No: Romney has been running for six years and Republican voters just won't eat the dog food. He's only tied in Iowa, and while he leads in New Hampshire, it's literally his back yard (he has a house there). Meanwhile, Newt Gingrich, tied with him in Iowa, leads in South Carolina and he has the momentum in the race. Romney does well when voters are asked who is the most electable, but Republicans aren't voting on that alone. With a vulnerable president Republicans don't have to "settle." According to a recent CBS News poll, 58 percent said they believe it's more important to have a nominee who agrees with them on the issues than one who can beat Obama. That's what 2010 proved to conservatives: They can win on ideology. They don't have to pick the most electable candidate.

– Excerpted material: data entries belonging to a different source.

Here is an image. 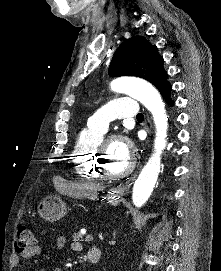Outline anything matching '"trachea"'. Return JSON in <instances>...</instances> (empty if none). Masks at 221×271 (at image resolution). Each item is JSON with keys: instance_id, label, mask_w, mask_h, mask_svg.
I'll return each instance as SVG.
<instances>
[{"instance_id": "trachea-1", "label": "trachea", "mask_w": 221, "mask_h": 271, "mask_svg": "<svg viewBox=\"0 0 221 271\" xmlns=\"http://www.w3.org/2000/svg\"><path fill=\"white\" fill-rule=\"evenodd\" d=\"M136 118H137V120H142V121H143V119H144L143 113H138V114L136 115Z\"/></svg>"}]
</instances>
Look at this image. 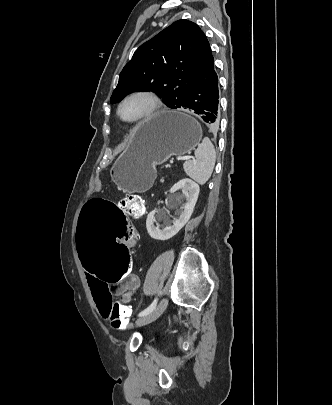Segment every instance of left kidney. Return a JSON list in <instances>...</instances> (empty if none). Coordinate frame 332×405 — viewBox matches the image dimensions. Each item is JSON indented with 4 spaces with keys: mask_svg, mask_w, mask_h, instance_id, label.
<instances>
[{
    "mask_svg": "<svg viewBox=\"0 0 332 405\" xmlns=\"http://www.w3.org/2000/svg\"><path fill=\"white\" fill-rule=\"evenodd\" d=\"M177 190H182V193L185 195L187 200L184 204L183 211L181 212L179 219L175 220L172 226L170 225L169 221H166V227L160 229L159 226L154 225V222L156 218L159 220L162 219L163 214L157 209L150 212L147 216L146 228L151 238L162 241L168 240L176 235L189 221L197 202L200 188L193 181L184 178L174 184L170 189V192L174 193ZM159 202L160 201H158V203Z\"/></svg>",
    "mask_w": 332,
    "mask_h": 405,
    "instance_id": "5707ae66",
    "label": "left kidney"
}]
</instances>
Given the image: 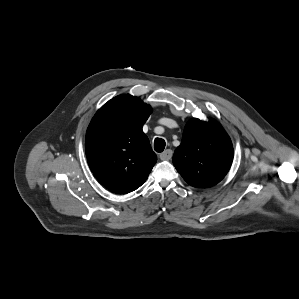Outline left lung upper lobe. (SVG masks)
Listing matches in <instances>:
<instances>
[{"label":"left lung upper lobe","instance_id":"1","mask_svg":"<svg viewBox=\"0 0 299 299\" xmlns=\"http://www.w3.org/2000/svg\"><path fill=\"white\" fill-rule=\"evenodd\" d=\"M233 160V145L225 130L214 120L191 119L182 142L173 155V164L184 180L196 188L219 183Z\"/></svg>","mask_w":299,"mask_h":299}]
</instances>
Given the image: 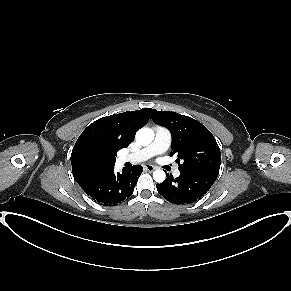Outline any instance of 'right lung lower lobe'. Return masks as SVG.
<instances>
[{"mask_svg": "<svg viewBox=\"0 0 291 291\" xmlns=\"http://www.w3.org/2000/svg\"><path fill=\"white\" fill-rule=\"evenodd\" d=\"M122 173H115L114 168L80 185L94 201L104 206H115L127 199L142 172V166L123 168Z\"/></svg>", "mask_w": 291, "mask_h": 291, "instance_id": "right-lung-lower-lobe-1", "label": "right lung lower lobe"}]
</instances>
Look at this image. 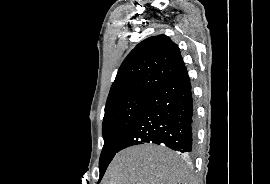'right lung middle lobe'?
I'll use <instances>...</instances> for the list:
<instances>
[{
  "label": "right lung middle lobe",
  "instance_id": "1",
  "mask_svg": "<svg viewBox=\"0 0 270 184\" xmlns=\"http://www.w3.org/2000/svg\"><path fill=\"white\" fill-rule=\"evenodd\" d=\"M148 97L146 95H133L106 104L102 128L104 146L99 161V181L103 177L108 164L119 151L121 142L133 125Z\"/></svg>",
  "mask_w": 270,
  "mask_h": 184
}]
</instances>
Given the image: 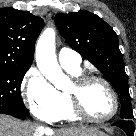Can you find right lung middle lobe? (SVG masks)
I'll use <instances>...</instances> for the list:
<instances>
[{"mask_svg":"<svg viewBox=\"0 0 136 136\" xmlns=\"http://www.w3.org/2000/svg\"><path fill=\"white\" fill-rule=\"evenodd\" d=\"M29 68L0 67V113L28 116L20 86Z\"/></svg>","mask_w":136,"mask_h":136,"instance_id":"dd1d6c3e","label":"right lung middle lobe"}]
</instances>
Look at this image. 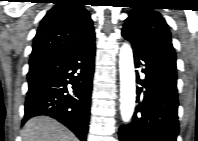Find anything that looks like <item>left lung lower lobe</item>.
Instances as JSON below:
<instances>
[{"instance_id": "obj_1", "label": "left lung lower lobe", "mask_w": 198, "mask_h": 141, "mask_svg": "<svg viewBox=\"0 0 198 141\" xmlns=\"http://www.w3.org/2000/svg\"><path fill=\"white\" fill-rule=\"evenodd\" d=\"M123 35V34H122ZM128 40L135 67L145 74L137 83V106L132 121L119 129L120 141H177L178 92L175 52L170 48L148 49ZM138 73V71H137Z\"/></svg>"}]
</instances>
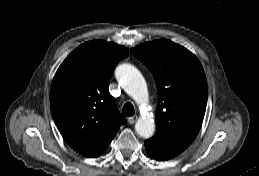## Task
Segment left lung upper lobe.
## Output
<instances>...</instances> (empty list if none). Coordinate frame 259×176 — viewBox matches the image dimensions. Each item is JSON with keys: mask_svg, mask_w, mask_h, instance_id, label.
Segmentation results:
<instances>
[{"mask_svg": "<svg viewBox=\"0 0 259 176\" xmlns=\"http://www.w3.org/2000/svg\"><path fill=\"white\" fill-rule=\"evenodd\" d=\"M153 74L158 89L156 133L145 141L147 153L168 160L183 152L197 136L206 110L207 81L199 60L166 39L131 50Z\"/></svg>", "mask_w": 259, "mask_h": 176, "instance_id": "left-lung-upper-lobe-1", "label": "left lung upper lobe"}]
</instances>
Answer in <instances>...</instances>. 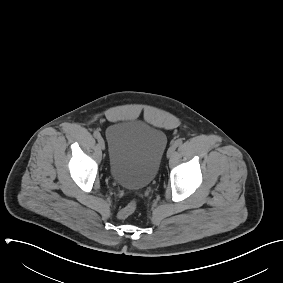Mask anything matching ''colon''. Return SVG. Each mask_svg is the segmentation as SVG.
Listing matches in <instances>:
<instances>
[{
    "mask_svg": "<svg viewBox=\"0 0 283 283\" xmlns=\"http://www.w3.org/2000/svg\"><path fill=\"white\" fill-rule=\"evenodd\" d=\"M136 208H137V202L135 200H132L130 203H128L124 208H122L119 211L118 217L120 219H125L129 217L131 214H133Z\"/></svg>",
    "mask_w": 283,
    "mask_h": 283,
    "instance_id": "colon-1",
    "label": "colon"
}]
</instances>
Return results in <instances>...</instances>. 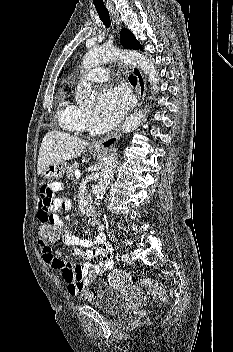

Is America headed down the tubes?
Yes: America has fallen and it can't get up. The Great Recession isn't just a dip: The U.S. economy has changed for good. The rise of China and India means millions of new workers are competing with American workers, threatening the middle class that created the social bonds of previous generations. Our reliance on borrowed money and foreign sources of energy limits our freedom. We have fallen from first to ninth place in the proportion of young people with college degrees. When it comes to high school graduation rates, we're ranked 18th out of 24 industrialized nations. In global competitiveness, the United States has been in decline for the last three years, dropping from first to fifth (PDF). We have had crisis moments in the past, but we rose to the challenge. Our current political system, however, is incapable of addressing any problems, easy or hard. It's not just the supercommittee's failure to come up with a plan to reduce the debt. Even on issues where there was once agreement, such as the need to fund things such as roads, dams and bridges, there is now just gridlock.
Pass the wine.
No: You're not going to get an argument from me about political crisis. Our government is a dysfunctional mess. At the same time, these moments of unprecedented peril are a part of our national character. As James Fallows argues, America is always in decline, and is always about to bounce back. Has the last decade been any worse than the 1960s and early 1970s, which saw political assassinations, an oil crisis, inflation, an unpopular war, and the resignation of a president? In its most recent report in 2010, the National Science Board still ranked the United States as the world leader in science and technological development. America now accounts for a third of the world's research-and-development spending. The average American worker is 10 to 11 times more productive than the average Chinese worker. Despite our problems, we still attract the world's talent to our universities and our culture.